Or, why Nic Lewis is wrong.
Long time no post, but I've been thinking recently about climate sensitivity (about which more soon) and was provoked into writing something by this post, in which Nic Lewis sings the praises of so-called "objective Bayesian" methods.
Firstly, I'd like to acknowledge that Nic has made a significant contribution to research on climate sensitivity, both through identifying a number of errors in the work of others (eg here, here and most recently here) and through his own contributions in the literature and elsewhere. Nevertheless, I think that what he writes about so-called "objective" priors and Bayesian methods is deeply misleading. No prior can encapsulate no knowledge, and underneath the use of these bold claims there is always a much more mealy-mouthed explanation in terms of a prior having "minimal" influence, and then you need to have a look at what "minimal" really means, and so on. Well, such a prior may or may not be a good thing, but it is certainly not what I understand "no information" to mean. I suggest that "automatic" is a less emotive term than "objective" and would be less likely to mislead people as to what is really going on. Nic is suggesting ways of automatically choosing a prior, which may or may not have useful properties.
[As a somewhat unrelated aside, it seems strange to me that the authors of the corrigendum here concerning a detail of the method, do not also correct their erroneous claims concerning "ignorant" priors. It's one thing to let errors lie in earlier work - no-one goes back and corrects minor details routinely - but it is unfortunate that when actually writing a correction about something they state does not substantially affect their results, they didn't take the opportunity to also correct a horrible error that has seriously mislead much of the climate science community and which continues to undermine much work in this area.
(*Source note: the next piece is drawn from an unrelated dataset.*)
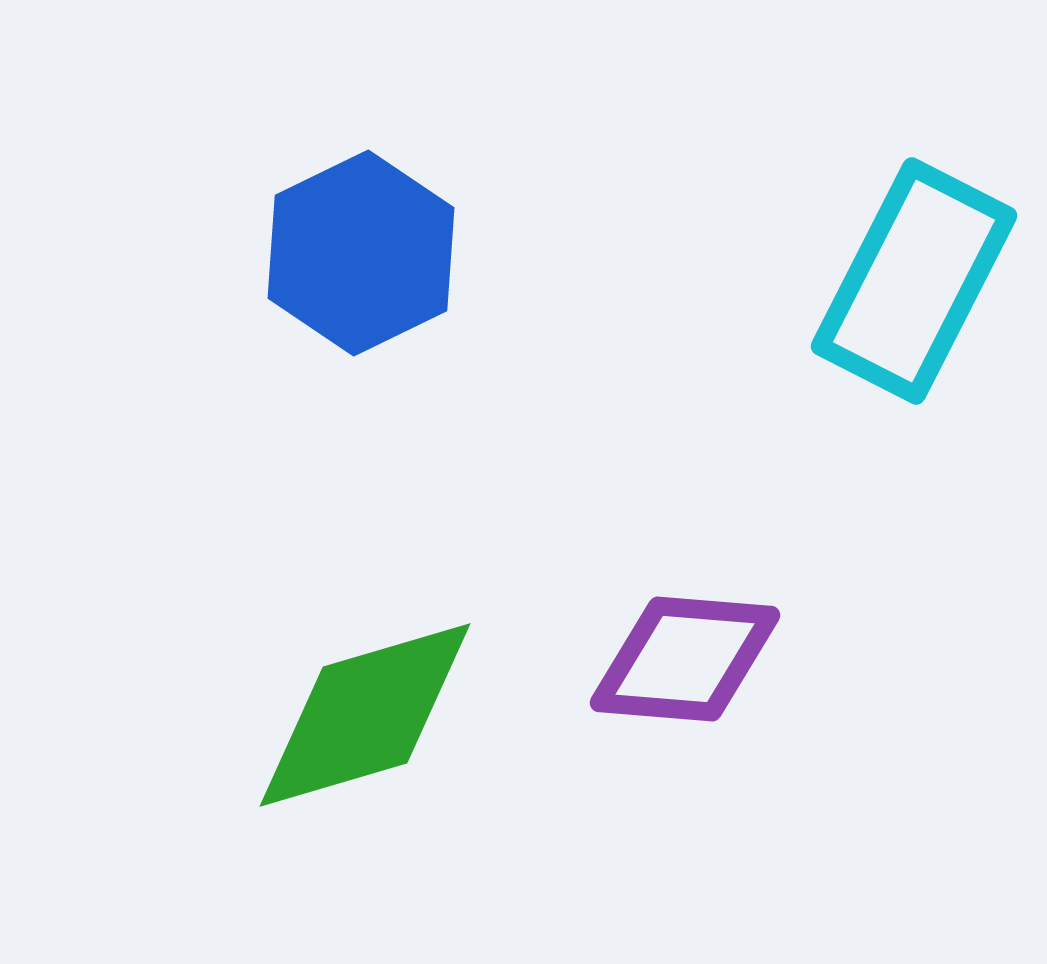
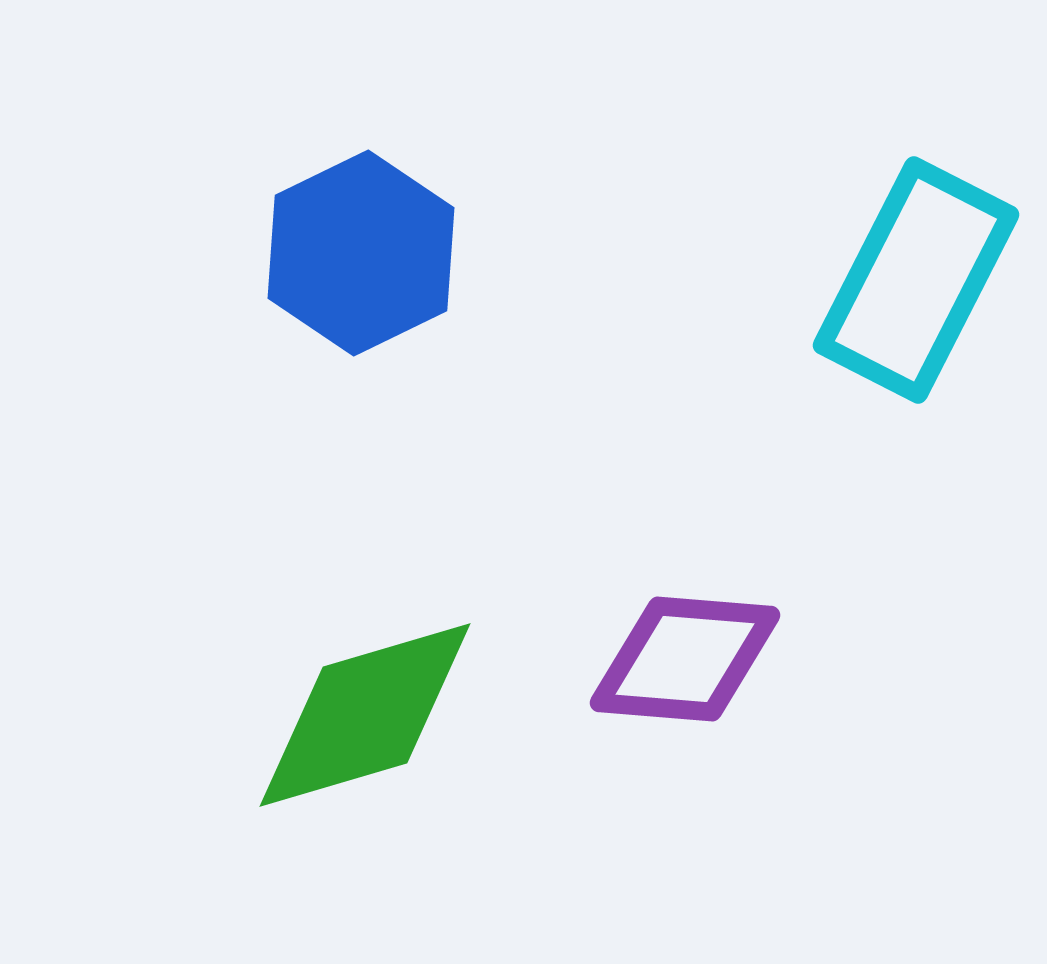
cyan rectangle: moved 2 px right, 1 px up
I'm left with the uncomfortable conclusion that they still don't accept that this aspect of the work was actually in error, despite my paper which they are apparently trying to ignore rather than respond to. But I'm digressing.]
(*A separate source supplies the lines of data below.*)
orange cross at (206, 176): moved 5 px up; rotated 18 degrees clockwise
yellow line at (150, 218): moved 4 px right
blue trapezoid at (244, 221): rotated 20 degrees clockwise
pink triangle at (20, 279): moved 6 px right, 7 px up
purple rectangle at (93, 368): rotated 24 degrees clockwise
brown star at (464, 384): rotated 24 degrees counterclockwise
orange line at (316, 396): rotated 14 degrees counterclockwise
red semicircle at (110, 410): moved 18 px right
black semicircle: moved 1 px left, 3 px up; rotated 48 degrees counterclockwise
All this stuff about "objective priors" is just rhetoric - the term simply does not mean what a lay-person might expect (including a climate scientist not well-versed in statistical methodology). The posterior P(S|O) is equal to to the (normalised) product of prior and likelihood - it makes no more sense to speak of a prior not influencing the posterior, as it does to talk of the width of a rectangle not influencing its area (= width x height). Attempts to get round this by then footnoting a vaguer "minimal effect, relative to the data" are just shifting the pea around under the thimble.
In his blog post, Nic also extolls the virtue of probabilistic coverage as a way of evaluating methods. This initially sounds very attractive - the idea being that your 95% intervals should include reality, 95% of the time (and similarly for other intervals). There is however a devil in the detail here, because such a probabilistic evaluation implies some sort of (infinitely) repeated sampling, and it's critical to consider what is being sampled, and how. If you consider only a perfect repetition in which both the unknown parameter(s) and the uncertain observational error(s) take precisely the same values, then any deterministic algorithm will return the same answer, so the coverage in this case will be either 100% or 0%! Instead of this, Nic considers repetition in which the parameter is fixed and the uncertain observations are repeated. Perfect coverage in this case sounds attractive, but it's trivial to think of examples where it is simply wrong, as I'll now present.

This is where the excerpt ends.